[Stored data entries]
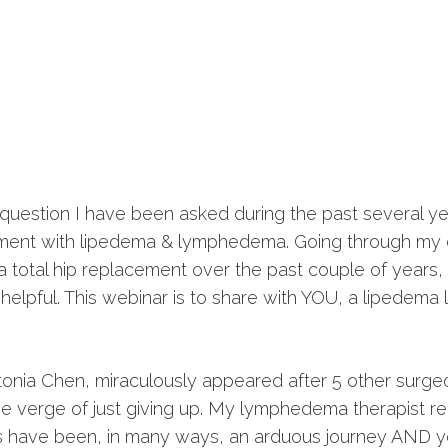
question I have been asked during the past several y
ement with lipedema & lymphedema. Going through my
a total hip replacement over the past couple of years, I
elpful. This webinar is to share with YOU, a lipedema
tonia Chen, miraculously appeared after 5 other surg
the verge of just giving up. My lymphedema therapist 
 have been, in many ways, an arduous journey AND ye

● **PROBLEM DESCRIPTION**
A single number is required: the count of lines in the data that contain the string "lipedema".

● **REPLY TO THE EXERCISE**
2